Honestly, this sounds vaguely like "there's too much to choose from, so everyone just use Intel Thread Building Blocks, K? You can't possibly do better so just use our stuff because we cover all cases..."
That's just silly. There are two types of programmers that could be making choices like this, and neither one of them would suffer from too much choice.
The first kind is a programmer just trying to paralelize existing code. In that case, the choice of threading platforms is pretty much obvious. Existing Windows code? Use windows threads. C/C++ on Unix? Pthreads probably. Java code? Java threads... Probably not even 2 seconds worth of thought will go into considering the alternatives (and that's probably fine)
The other type of programmer is one who's actively looking to develop high performance paralelized software. I am talking about cases where performance is the primary objective and it drives the choice of programming language and platform. In these cases, the nuance of the different thread models might matter but the programmer of this type would be happy (rather than scared) to investigate all the options. After all, if he didn't care, he'd just go with the default choices like the first programmer.
http://ed.markovich.googlepages.com
Uh, most good parallel programming frameworks are cross-language. MPI has APIs in C, Fortran, and C++ (I believe) ... so does OpenMP. Also, most supercomputing programs are either written in C or Fortran. So, YES!, choose Fortran (and MPI) for all of your supercomputing needs. Or write it in C. Or write subroutines/functions in both languages and compile away (the newest version of Fortran will be fully C-compatible).
... the actual implementation of parallel programming! Is it distributed (MPI) or shared (OpenMP)? Does it have elegant syntax for accessing variables across processors (Co-Array) or just function based? Because there is no one true way to write a parallel program (it really depends on the algorithm), there will always be multiple frameworks to choose from. O well! The people who write parallel programs are typically smart enough to deal with excessive choices. (No comment on others).
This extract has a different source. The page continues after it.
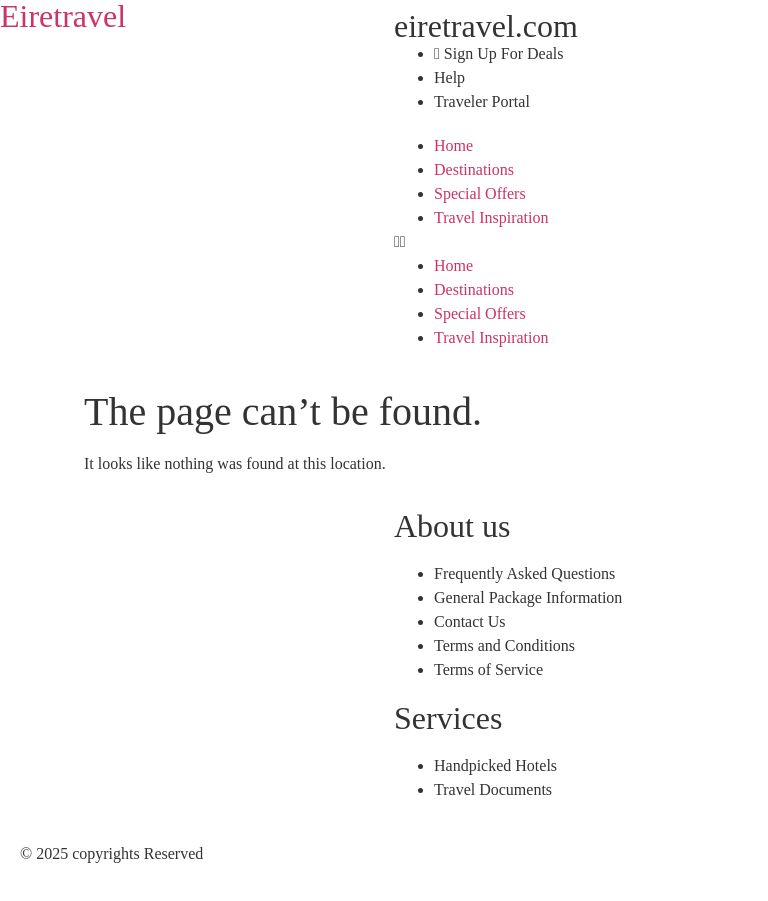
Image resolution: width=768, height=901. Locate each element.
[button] (576, 242)
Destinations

The main differences between these parallel programming frameworks are
Okay this list seems to be of several different technologies some of which over lap but several are used for very different tasks. You can not replace MPI with Pthreads.
I don't see the problem. Just as we have many different programing languages these different interfaces all have different niches.
See my blog http://ilovecookes.blogspot.com/ for light hearted technical information.
- Jams are functionally equivalent; the choice is inconsequential. This is far from the case with programming languages, which have meaningful differences.
- Programming languages solve important problems, so a choice will be made. You can't just give up on the whole idea and walk away as with specialty jams.
- There are so many different aspects of a language, you can have a great number of them, yet they can all be very different from each other.
- Significant resources are devoted to developing and choosing parallel languages. This greatly increases the number of choices that can be evaluated. Consider how much time you spend shopping for the right car vs. a jar of jam.
Now would be a terrible time to stop developing parallel languages, because the problem is just now coming to the forefront with the limits of single-core performance pushing back and multi-cores taking over. I'm suspect the parallel programing paradigm of the next 40 years hasn't been invented yet, and I'm almost certain it hasn't yet been popularized. So I say, let a hundred flowers bloom.